Upvotes 2 Share PDF

How can I remove a failed controller node from a UCP cluster?

To remove a failed controller from a UCP cluster, use the following steps.

First, go to one of your controller nodes and check if the failed controller node still shows up:

sudo docker exec -it ucp-kv etcdctl --endpoint [https://127.0.0.1:2379](https://127.0.0.1:2379 "https://127.0.0.1:2379") --ca-file /etc/docker/ssl/ca.pem --cert-file /etc/docker/ssl/cert.pem --key-file /etc/docker/ssl/key.pem ls /orca/v1/controllers

You should find the failed node.

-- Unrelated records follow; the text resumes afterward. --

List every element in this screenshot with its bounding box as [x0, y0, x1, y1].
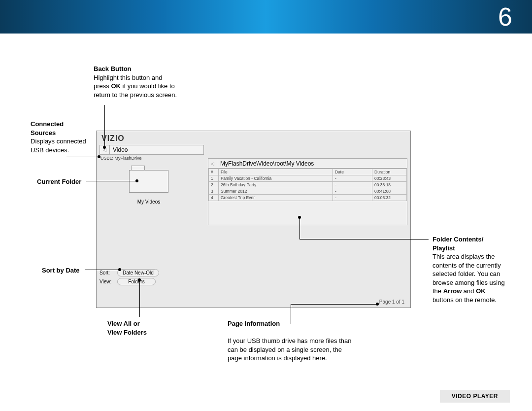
sort-key: Sort: — [100, 270, 117, 275]
screenshot-video-player: VIZIO ◁ Video USB1: MyFlashDrive My Vide… — [96, 131, 411, 308]
leader-line — [86, 181, 136, 181]
page-info-text: Page 1 of 1 — [379, 299, 404, 305]
file-table: # File Date Duration 1Family Vacation - … — [208, 169, 407, 201]
table-header-row: # File Date Duration — [209, 169, 407, 175]
leader-line — [299, 239, 429, 240]
header-band: 6 — [0, 0, 532, 34]
page-caption: VIDEO PLAYER — [440, 390, 510, 403]
table-row[interactable]: 3Summer 2012-00:41:08 — [209, 188, 407, 195]
usb-source-label[interactable]: USB1: MyFlashDrive — [100, 155, 204, 161]
callout-current-folder: Current Folder — [37, 177, 81, 186]
sort-view-controls: Sort: Date New-Old View: Folders — [100, 269, 204, 287]
video-category-row[interactable]: ◁ Video — [100, 145, 204, 155]
callout-connected-sources: Connected Sources Displays connected USB… — [31, 120, 90, 154]
page-content: Back Button Highlight this button and pr… — [0, 34, 532, 411]
breadcrumb-path: MyFlashDrive\Video\root\My Videos — [217, 160, 314, 167]
callout-back-button: Back Button Highlight this button and pr… — [94, 65, 177, 99]
leader-line — [66, 157, 99, 157]
current-folder-icon[interactable] — [129, 166, 168, 193]
leader-dot — [118, 268, 121, 271]
leader-dot — [98, 155, 100, 158]
leader-line — [291, 304, 377, 305]
breadcrumb-row[interactable]: ◁ MyFlashDrive\Video\root\My Videos — [208, 159, 407, 169]
callout-title: Back Button — [94, 65, 132, 72]
folder-contents-panel: ◁ MyFlashDrive\Video\root\My Videos # Fi… — [208, 158, 407, 225]
view-key: View: — [100, 279, 117, 284]
current-folder-name: My Videos — [100, 199, 198, 205]
leader-dot — [376, 303, 379, 306]
callout-sort-by-date: Sort by Date — [42, 266, 80, 275]
leader-dot — [135, 179, 138, 182]
leader-line — [85, 270, 119, 270]
leader-line — [299, 217, 300, 239]
sidebar: ◁ Video USB1: MyFlashDrive My Videos — [100, 145, 204, 210]
leader-line — [139, 280, 140, 317]
table-row[interactable]: 1Family Vacation - California-00:23:43 — [209, 175, 407, 182]
leader-dot — [138, 278, 141, 281]
vizio-logo: VIZIO — [101, 134, 125, 143]
leader-line — [291, 304, 291, 324]
chapter-number: 6 — [498, 2, 512, 32]
category-label: Video — [110, 146, 128, 153]
leader-dot — [103, 146, 106, 149]
table-row[interactable]: 226th Birthday Party-00:38:18 — [209, 182, 407, 188]
table-row[interactable]: 4Greatest Trip Ever-00:05:32 — [209, 195, 407, 201]
callout-folder-contents: Folder Contents/ Playlist This area disp… — [432, 235, 506, 304]
leader-line — [104, 105, 105, 147]
callout-page-info: Page Information If your USB thumb drive… — [228, 319, 356, 363]
sort-value-pill[interactable]: Date New-Old — [117, 269, 159, 276]
callout-view-all: View All or View Folders — [107, 319, 147, 337]
view-value-pill[interactable]: Folders — [117, 278, 156, 285]
breadcrumb-back-icon[interactable]: ◁ — [208, 159, 217, 168]
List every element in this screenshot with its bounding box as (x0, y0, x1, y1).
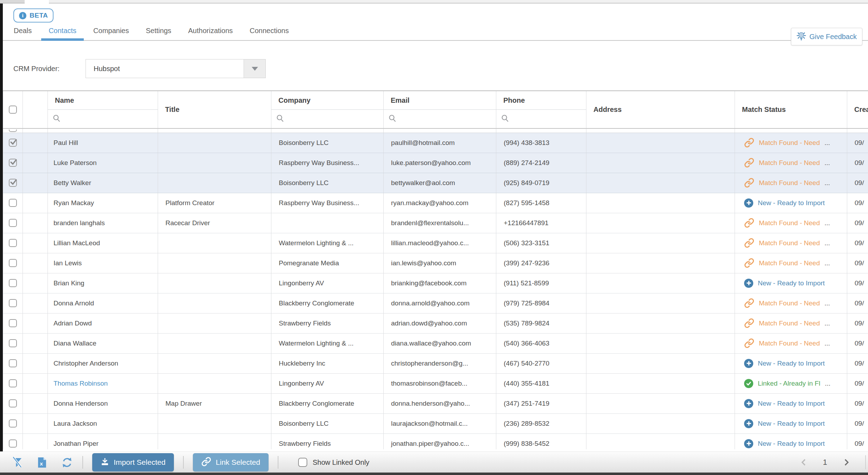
table-row[interactable]: Jonathan PiperStrawberry Fieldsjonathan.… (3, 433, 868, 449)
table-row[interactable]: Laura JacksonBoisonberry LLClaurajackson… (3, 413, 868, 433)
link-selected-label: Link Selected (216, 458, 260, 467)
cell-title: Map Drawer (158, 393, 271, 413)
crm-provider-label: CRM Provider: (13, 65, 59, 73)
tab-settings[interactable]: Settings (140, 27, 176, 40)
next-page-button[interactable] (842, 458, 850, 467)
cell-company: Blackberry Conglomerate (271, 393, 384, 413)
show-linked-only-checkbox[interactable] (298, 458, 307, 467)
tab-authorizations[interactable]: Authorizations (183, 27, 238, 40)
give-feedback-button[interactable]: Give Feedback (791, 28, 862, 45)
contact-name[interactable]: Thomas Robinson (54, 380, 108, 387)
previous-page-button[interactable] (800, 458, 808, 467)
column-header-title: Title (158, 91, 271, 128)
cell-created: 09/ (847, 133, 868, 153)
tab-contacts[interactable]: Contacts (43, 27, 82, 40)
pagination-divider (865, 455, 866, 469)
select-all-checkbox[interactable] (9, 106, 17, 114)
table-row[interactable]: Diana WallaceWatermelon Lighting & ...di… (3, 333, 868, 353)
company-filter-input[interactable] (271, 110, 383, 128)
status-label: New - Ready to Import (758, 199, 825, 207)
status-label: New - Ready to Import (758, 279, 825, 287)
dropdown-button[interactable] (244, 59, 265, 78)
row-checkbox[interactable] (9, 399, 17, 407)
check-circle-icon (744, 379, 753, 388)
name-filter-input[interactable] (48, 110, 158, 128)
table-row[interactable]: Betty WalkerBoisonberry LLCbettywalker@a… (3, 173, 868, 193)
plus-circle-icon (744, 359, 753, 368)
cell-match-status: New - Ready to Import (735, 193, 847, 213)
spacer-cell (23, 253, 48, 273)
search-icon (501, 114, 509, 124)
row-checkbox[interactable] (9, 339, 17, 347)
row-checkbox[interactable] (9, 259, 17, 267)
status-label: Match Found - Need (759, 139, 820, 147)
pagination: 1 (800, 455, 866, 469)
spacer-cell (23, 213, 48, 233)
spacer-cell (23, 193, 48, 213)
table-row[interactable]: Donna ArnoldBlackberry Conglomeratedonna… (3, 293, 868, 313)
row-checkbox[interactable] (9, 319, 17, 327)
tab-companies[interactable]: Companies (88, 27, 134, 40)
table-row[interactable]: Lillian MacLeodWatermelon Lighting & ...… (3, 233, 868, 253)
table-row[interactable]: Paul HillBoisonberry LLCpaulhill@hotmail… (3, 133, 868, 153)
email-filter-input[interactable] (384, 110, 496, 128)
cell-company: Strawberry Fields (271, 313, 384, 333)
cell-phone: (994) 438-3813 (496, 133, 586, 153)
column-label: Title (158, 106, 180, 114)
cell-address (586, 273, 735, 293)
status-label: Match Found - Need (759, 239, 820, 247)
info-icon: i (19, 12, 26, 19)
give-feedback-label: Give Feedback (809, 33, 857, 41)
cell-email: paulhill@hotmail.com (384, 133, 496, 153)
table-row[interactable]: branden langhalsRacecar Driverbrandenl@f… (3, 213, 868, 233)
table-row[interactable]: Brian KingLingonberry AVbrianking@facebo… (3, 273, 868, 293)
status-label: New - Ready to Import (758, 360, 825, 367)
table-row[interactable]: Donna HendersonMap DrawerBlackberry Cong… (3, 393, 868, 413)
refresh-icon[interactable] (61, 456, 73, 469)
contacts-table-wrap: NameTitleCompanyEmailPhoneAddressMatch S… (3, 90, 868, 449)
row-checkbox[interactable] (9, 379, 17, 387)
row-checkbox[interactable] (9, 219, 17, 227)
table-row[interactable]: Christopher AndersonHuckleberry Incchris… (3, 353, 868, 373)
row-checkbox[interactable] (9, 139, 17, 147)
row-checkbox[interactable] (9, 199, 17, 207)
search-icon (388, 114, 397, 124)
cell-match-status: Linked - Already in Fl... (735, 373, 847, 393)
row-checkbox[interactable] (9, 179, 17, 187)
column-label: Email (384, 96, 409, 104)
cell-address (586, 233, 735, 253)
status-label: New - Ready to Import (758, 440, 825, 448)
export-excel-icon[interactable]: x (37, 457, 47, 468)
table-row[interactable]: Luke PatersonRaspberry Way Business...lu… (3, 153, 868, 173)
clear-filter-icon[interactable] (11, 456, 23, 468)
tab-deals[interactable]: Deals (8, 27, 37, 40)
row-checkbox[interactable] (9, 419, 17, 428)
table-row[interactable]: Ian LewisPomegranate Mediaian.lewis@yaho… (3, 253, 868, 273)
cell-phone: (889) 274-2149 (496, 153, 586, 173)
cell-address (586, 293, 735, 313)
table-row[interactable]: Ryan MackayPlatform CreatorRaspberry Way… (3, 193, 868, 213)
crm-provider-dropdown[interactable]: Hubspot (86, 59, 266, 78)
contact-name: Diana Wallace (54, 340, 96, 347)
row-checkbox[interactable] (9, 299, 17, 307)
status-ellipsis: ... (824, 239, 830, 247)
cell-title: Platform Creator (158, 193, 271, 213)
table-row[interactable]: Thomas RobinsonLingonberry AVthomasrobin… (3, 373, 868, 393)
tab-connections[interactable]: Connections (244, 27, 294, 40)
cell-email: christopheranderson@g... (384, 353, 496, 373)
table-row[interactable]: Adrian DowdStrawberry Fieldsadrian.dowd@… (3, 313, 868, 333)
import-selected-button[interactable]: Import Selected (92, 453, 174, 471)
cell-email: bettywalker@aol.com (384, 173, 496, 193)
status-ellipsis: ... (824, 299, 830, 307)
row-checkbox[interactable] (9, 439, 17, 448)
cell-title (158, 413, 271, 433)
link-icon (744, 258, 754, 268)
status-ellipsis: ... (824, 340, 830, 347)
row-checkbox[interactable] (9, 279, 17, 287)
row-checkbox[interactable] (9, 359, 17, 367)
cell-title (158, 313, 271, 333)
link-selected-button[interactable]: Link Selected (193, 453, 269, 471)
phone-filter-input[interactable] (496, 110, 586, 128)
row-checkbox[interactable] (9, 239, 17, 247)
row-checkbox[interactable] (9, 159, 17, 167)
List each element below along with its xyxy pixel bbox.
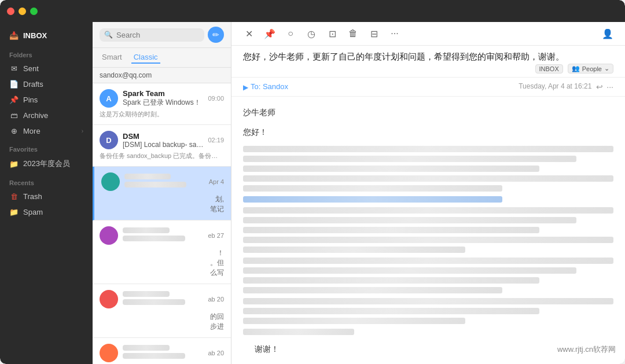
sidebar-item-more[interactable]: ⊕ More › [0, 123, 93, 139]
tab-bar: Smart Classic [93, 48, 231, 68]
search-input[interactable] [116, 31, 200, 39]
recents-section-title: Recents [0, 172, 93, 189]
sidebar-item-drafts[interactable]: 📄 Drafts [0, 76, 93, 92]
email-body: 沙牛老师 您好！ [231, 97, 625, 364]
sidebar-item-spam-label: Spam [23, 208, 83, 216]
email-meta [123, 227, 201, 244]
email-item-feb20a[interactable]: ab 20 的回步进 [93, 284, 231, 338]
email-sender-name: DSM [123, 132, 203, 141]
greeting-name: 沙牛老师 [243, 106, 613, 119]
sidebar-item-2023[interactable]: 📁 2023年度会员 [0, 155, 93, 172]
email-subject-text: 您好，沙牛老师，更新了自己的年度计划和问题，希望得到您的审阅和帮助，谢谢。 [243, 52, 564, 61]
email-sender-name: Spark Team [123, 89, 203, 98]
message-to[interactable]: To: Sandox [251, 82, 519, 91]
email-list-panel: 🔍 ✏ Smart Classic sandox@qq.com A Spark … [93, 22, 231, 364]
greeting-text: 您好！ [243, 126, 613, 138]
avatar [100, 344, 118, 362]
search-icon: 🔍 [104, 31, 113, 39]
folders-section-title: Folders [0, 45, 93, 61]
email-preview-snippet: ！。但么写 [100, 248, 224, 278]
tab-classic[interactable]: Classic [131, 52, 160, 64]
people-badge[interactable]: 👥 People ⌄ [568, 64, 613, 73]
email-item-feb20b[interactable]: ab 20 了，的时 [93, 338, 231, 364]
blurred-content-2 [243, 207, 613, 253]
sent-icon: ✉ [9, 64, 19, 73]
sidebar-item-more-label: More [23, 127, 77, 135]
email-meta [124, 174, 202, 190]
email-time: ab 20 [208, 350, 224, 356]
sidebar-item-trash[interactable]: 🗑 Trash [0, 189, 93, 204]
folder-icon: 📁 [9, 160, 19, 168]
favorites-section-title: Favorites [0, 139, 93, 155]
watermark: www.rjtj.cn软荐网 [557, 344, 616, 355]
app-window: 📥 INBOX Folders ✉ Sent 📄 Drafts 📌 Pins 🗃… [0, 0, 625, 364]
sidebar-item-drafts-label: Drafts [23, 80, 83, 89]
more-actions-button[interactable]: ··· [606, 82, 613, 91]
pin-button[interactable]: 📌 [262, 25, 278, 42]
sidebar-inbox[interactable]: 📥 INBOX [0, 27, 93, 45]
email-item-dsm[interactable]: D DSM [DSM] Local backup- sandox_b... 02… [93, 125, 231, 167]
maximize-button[interactable] [30, 8, 38, 15]
chevron-right-icon: › [82, 128, 83, 134]
sidebar-item-pins-label: Pins [23, 95, 83, 104]
titlebar [0, 0, 625, 22]
email-time: eb 27 [208, 232, 224, 239]
email-meta [123, 291, 201, 308]
email-item-spark-team[interactable]: A Spark Team Spark 已登录 Windows！ 09:00 这是… [93, 83, 231, 125]
delete-button[interactable]: 🗑 [345, 25, 361, 42]
sidebar-item-archive[interactable]: 🗃 Archive [0, 108, 93, 123]
tab-smart[interactable]: Smart [100, 52, 124, 64]
message-actions: ↩ ··· [596, 82, 613, 91]
search-box[interactable]: 🔍 [100, 28, 204, 42]
email-time: 02:19 [208, 137, 224, 144]
blurred-content-3 [243, 258, 613, 293]
snooze-button[interactable]: ◷ [303, 25, 319, 42]
calendar-button[interactable]: ⊡ [324, 25, 340, 42]
sidebar: 📥 INBOX Folders ✉ Sent 📄 Drafts 📌 Pins 🗃… [0, 22, 93, 364]
trash-icon: 🗑 [9, 192, 19, 201]
sidebar-item-sent[interactable]: ✉ Sent [0, 61, 93, 76]
email-toolbar: ✕ 📌 ○ ◷ ⊡ 🗑 ⊟ ··· 👤 [231, 22, 625, 46]
compose-button[interactable]: ✏ [208, 27, 224, 43]
circle-button[interactable]: ○ [282, 25, 299, 42]
inbox-badge: INBOX [535, 64, 563, 73]
sender-filter[interactable]: sandox@qq.com [93, 68, 231, 83]
email-meta: Spark Team Spark 已登录 Windows！ [123, 89, 203, 108]
minimize-button[interactable] [19, 8, 26, 15]
expand-icon: ▶ [243, 83, 248, 91]
drafts-icon: 📄 [9, 80, 19, 89]
chevron-down-icon: ⌄ [604, 65, 609, 72]
pins-icon: 📌 [9, 95, 19, 104]
reply-button[interactable]: ↩ [596, 82, 603, 91]
sidebar-item-spam[interactable]: 📁 Spam [0, 204, 93, 220]
blurred-content-1 [243, 146, 613, 192]
more-icon: ⊕ [9, 127, 19, 135]
inbox-badge-label: INBOX [539, 65, 559, 72]
avatar [100, 226, 118, 245]
avatar: A [100, 89, 118, 108]
avatar [100, 290, 118, 308]
email-time: 09:00 [208, 95, 224, 102]
email-list-header: 🔍 ✏ [93, 22, 231, 48]
close-button[interactable]: ✕ [241, 25, 257, 42]
message-header: ▶ To: Sandox Tuesday, Apr 4 at 16:21 ↩ ·… [231, 78, 625, 97]
email-meta [123, 345, 201, 362]
sidebar-item-pins[interactable]: 📌 Pins [0, 92, 93, 108]
avatar: D [100, 131, 118, 149]
sidebar-item-archive-label: Archive [23, 111, 83, 120]
folder-button[interactable]: ⊟ [366, 25, 382, 42]
message-date: Tuesday, Apr 4 at 16:21 [519, 82, 591, 90]
user-icon[interactable]: 👤 [600, 25, 616, 42]
sidebar-item-2023-label: 2023年度会员 [23, 159, 83, 169]
email-item-apr4[interactable]: Apr 4 划,笔记 [93, 167, 231, 220]
email-meta: DSM [DSM] Local backup- sandox_b... [123, 132, 203, 149]
avatar [101, 172, 120, 191]
inbox-icon: 📥 [9, 31, 19, 40]
close-button[interactable] [7, 8, 14, 15]
blurred-link-content [243, 196, 613, 203]
email-preview: 这是万众期待的时刻。 [100, 110, 224, 119]
email-preview: 备份任务 sandox_backup 已完成。备份任务：sandox_backu… [100, 152, 224, 160]
more-options-button[interactable]: ··· [387, 25, 403, 42]
email-item-feb27[interactable]: eb 27 ！。但么写 [93, 220, 231, 284]
email-reading-pane: ✕ 📌 ○ ◷ ⊡ 🗑 ⊟ ··· 👤 您好，沙牛老师，更新了自己的年度计划和问… [231, 22, 625, 364]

Then run this command to actually remove it from the UI:

sudo docker exec -it ucp-kv etcdctl --endpoint [https://127.0.0.1:2379](https://127.0.0.1:2379 "https://127.0.0.1:2379") --ca-file /etc/docker/ssl/ca.pem --cert-file /etc/docker/ssl/cert.pem --key-file /etc/docker/ssl/key.pem rm /orca/v1/controllers/<node-ip>

This should get rid of the controller node in the UI. However, you might still see references to the failed node when the ucp-controller container tries to create a PKI. In that case, remove the failed node permanently using these two commands:

sudo docker exec -it ucp-kv etcdctl --endpoint [https://127.0.0.1:2379](https://127.0.0.1:2379 "https://127.0.0.1:2379") --ca-file /etc/docker/ssl/ca.pem --cert-file /etc/docker/ssl/cert.pem --key-file /etc/docker/ssl/key.pem rm /orca/v1/config/clusterca_<node-ip>:12381

sudo docker exec -it ucp-kv etcdctl --endpoint [https://127.0.0.1:2379](https://127.0.0.1:2379 "https://127.0.0.1:2379") --ca-file /etc/docker/ssl/ca.pem --cert-file /etc/docker/ssl/cert.pem --key-file /etc/docker/ssl/key.pem rm /orca/v1/config/clientca_<node-ip>:12382

If the failed node's Docker daemon is still running and reachable on the same network as the UCP cluster, Docker Swarm might sometimes reconnect to the same network again, and the node might be relisted with the following command:

sudo docker exec -it ucp-kv etcdctl --endpoint [https://127.0.0.1:2379](https://127.0.0.1:2379 "https://127.0.0.1:2379") --ca-file /etc/docker/ssl/ca.pem --cert-file /etc/docker/ssl/cert.pem --key-file /etc/docker/ssl/key.pem ls /docker/nodes

If that happens, you can rejoin the node again, and then remove it once more. Alternatively, you can terminate the Docker daemon on that failed node, and then remove it again with the following command:

sudo docker exec -it ucp-kv etcdctl --endpoint [https://127.0.0.1:2379](https://127.0.0.1:2379 "https://127.0.0.1:2379") --ca-file /etc/docker/ssl/ca.pem --cert-file /etc/docker/ssl/cert.pem --key-file /etc/docker/ssl/key.pem rm /docker/nodes/<node-ip>

NOTE This procedure has been tested to work with UCP 1.1.2. Newer versions may not work exactly like this.